ABOUT THIS EXERCISE ▸
Across the listing below, how many lines include the word "reflux"? The answer is that number, with nothing added.

++++++

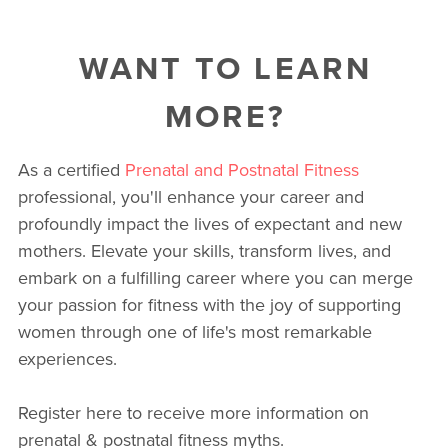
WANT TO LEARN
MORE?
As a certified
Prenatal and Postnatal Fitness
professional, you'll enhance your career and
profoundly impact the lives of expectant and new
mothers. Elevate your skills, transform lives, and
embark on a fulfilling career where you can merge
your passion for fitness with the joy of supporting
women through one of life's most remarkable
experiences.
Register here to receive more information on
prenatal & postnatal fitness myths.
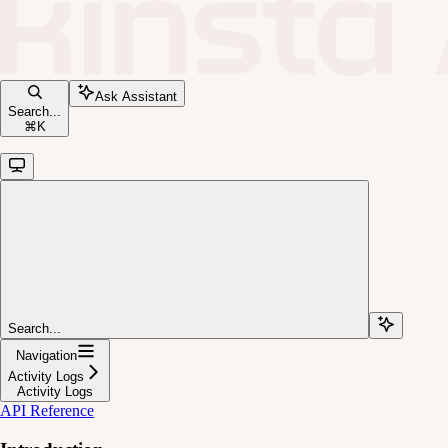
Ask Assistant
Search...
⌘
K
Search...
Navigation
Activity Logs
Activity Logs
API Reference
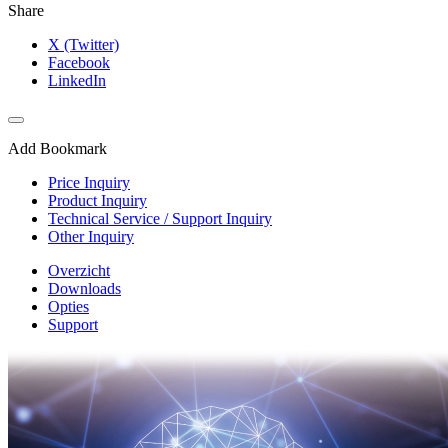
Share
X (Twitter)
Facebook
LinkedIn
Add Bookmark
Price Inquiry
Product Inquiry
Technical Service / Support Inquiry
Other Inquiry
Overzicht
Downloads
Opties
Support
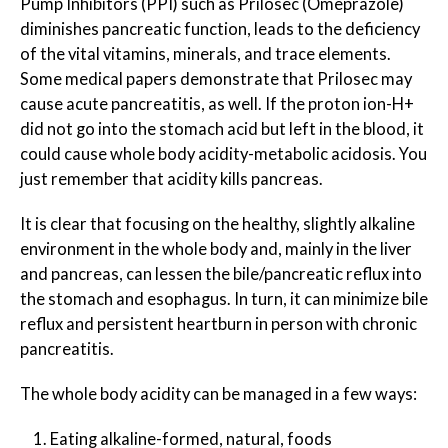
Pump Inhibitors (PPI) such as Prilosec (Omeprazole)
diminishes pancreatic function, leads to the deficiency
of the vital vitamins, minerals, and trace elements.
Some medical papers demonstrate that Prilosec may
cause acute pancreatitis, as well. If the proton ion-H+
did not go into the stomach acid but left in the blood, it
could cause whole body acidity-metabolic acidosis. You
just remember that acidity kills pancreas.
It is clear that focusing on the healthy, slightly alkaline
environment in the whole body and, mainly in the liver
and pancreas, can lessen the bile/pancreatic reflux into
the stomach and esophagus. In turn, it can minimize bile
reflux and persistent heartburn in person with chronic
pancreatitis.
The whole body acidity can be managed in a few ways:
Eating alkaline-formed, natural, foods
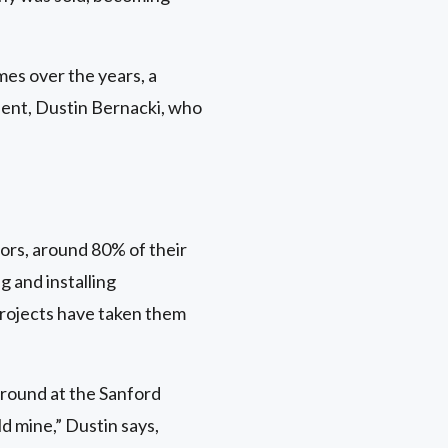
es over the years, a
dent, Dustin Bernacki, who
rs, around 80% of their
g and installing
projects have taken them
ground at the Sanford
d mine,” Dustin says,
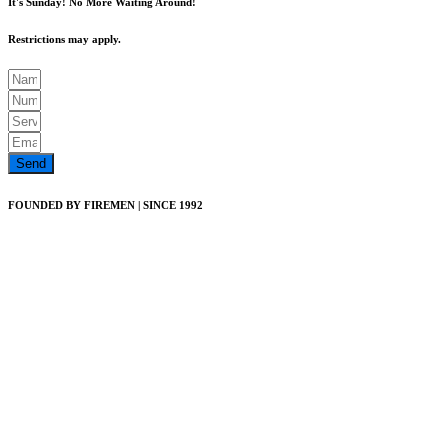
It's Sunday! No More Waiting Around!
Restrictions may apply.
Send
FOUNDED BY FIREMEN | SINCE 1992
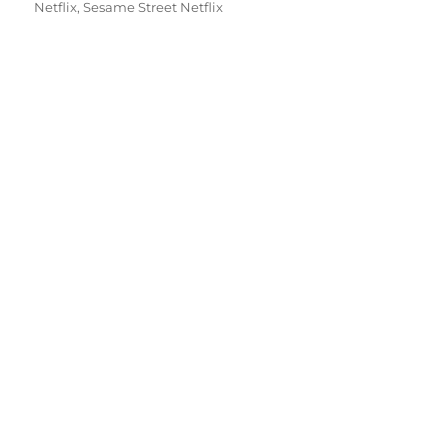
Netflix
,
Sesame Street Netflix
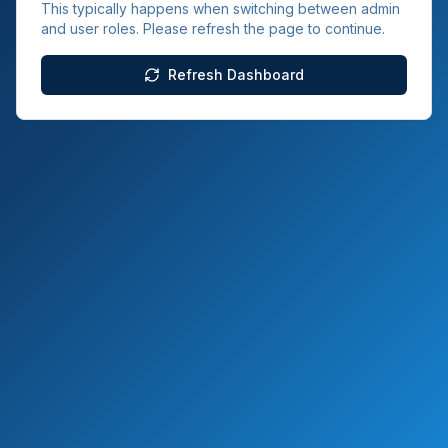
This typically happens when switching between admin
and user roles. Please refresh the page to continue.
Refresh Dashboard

++++++

EXERCISE ANSWER ▸
2